Sie gehörte zu den Gesichtern des NSU-Prozesses: Andrea Titz war über Jahre Pressesprecherin des Münchner Gerichts. Manche Fragen, die ihr gestellt wurden, hatten es in sich.
Wenn es im NSU-Prozess kompliziert wurde, musste Andrea Titz ran: Die Richterin war über lange Zeit Pressesprecherin des Münchner Oberlandesgerichts. Immer wieder erklärte sie Journalisten die Hintergründe des Terrorverfahrens. Das Amt als Sprecherin hatte sie kurz vor Prozessbeginn 2013 angetreten, im Juni 2017 ging die heute 48-Jährige als Leiterin an das Amtsgericht Wolfratshausen. Hier blickt sie auf die Zeit zurück, in der sie deutschlandweit bekannt wurde – auch wegen ihres extravaganten Kleidungsstils.

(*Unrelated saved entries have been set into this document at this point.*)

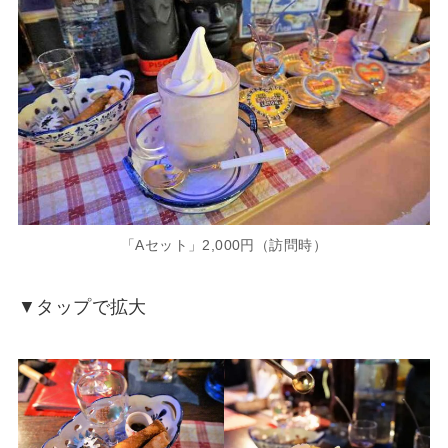
「Aセット」2,000円（訪問時）
▼タップで拡大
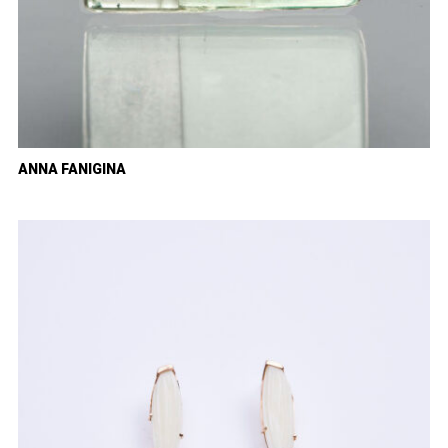
ANNA FANIGINA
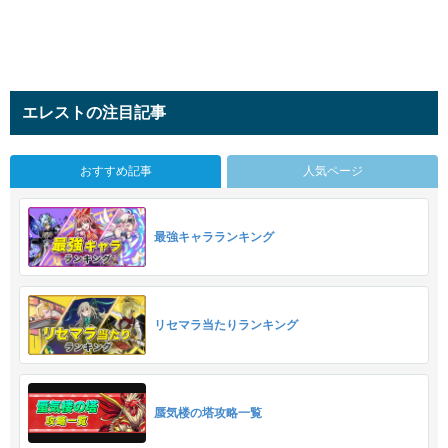
エレストの注目記事
おすすめ記事
人気ページ
最強キャラランキング
リセマラ当たりランキング
蜃気楼の塔攻略一覧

ZEIT ONLINE: Sie haben den Prozess die ersten vier Jahre lang als Pressesprecherin begleitet. Wie haben Sie das Verfahren erlebt?
Andrea Titz: Als ich am ersten Prozesstag, dem 6. Mai 2013, aus der U-Bahn gestiegen und auf den Gerichtsvorplatz gegangen bin, wurden meine Erwartungen noch übertroffen: Alles war voller Menschen. Besucher, Journalisten, Demonstranten, Polizisten. Auch wenn wir das natürlich erwartet hatten, war es noch etwas anderes, den Andrang dann live zu sehen. Aber ich finde, wir haben den Prozessauftakt dann doch gut über die Bühne gebracht.
ZEIT ONLINE: Bedauern Sie, dass Sie das Verfahren nicht bis zum Ende begleiten konnten?
Titz: Ja. Ich bin freiwillig gegangen und mache meine neue Arbeit gern, aber der Prozess war ein wichtiger Abschnitt meines Lebens. Ein fulminanter Start für meine Tätigkeit als Pressesprecherin.
ZEIT ONLINE: Warum war das Medieninteresse so groß?
Titz: Das Verfahren war beispiellos. Das lag an den Vorwürfen, der Brutalität der Taten und der Zahl der Angeklagten. Dazu kommt die Frage, die immer wieder aufkam, ob die Terrorgruppe aus mehr als drei Personen bestanden haben könnte.
ZEIT ONLINE: Wie ist die Presse mit diesem Verfahren umgegangen?
Titz: Viele Journalisten haben mir mit ihrer Berichterstattung großen Respekt abgenötigt. Besonders die, die dieses Verfahren nahtlos über all die Jahre begleitet haben. Dabei haben sie immer neue Blickwinkel auf den Prozess gefunden.
ZEIT ONLINE: Mussten Sie viele juristische Feinheiten erklären?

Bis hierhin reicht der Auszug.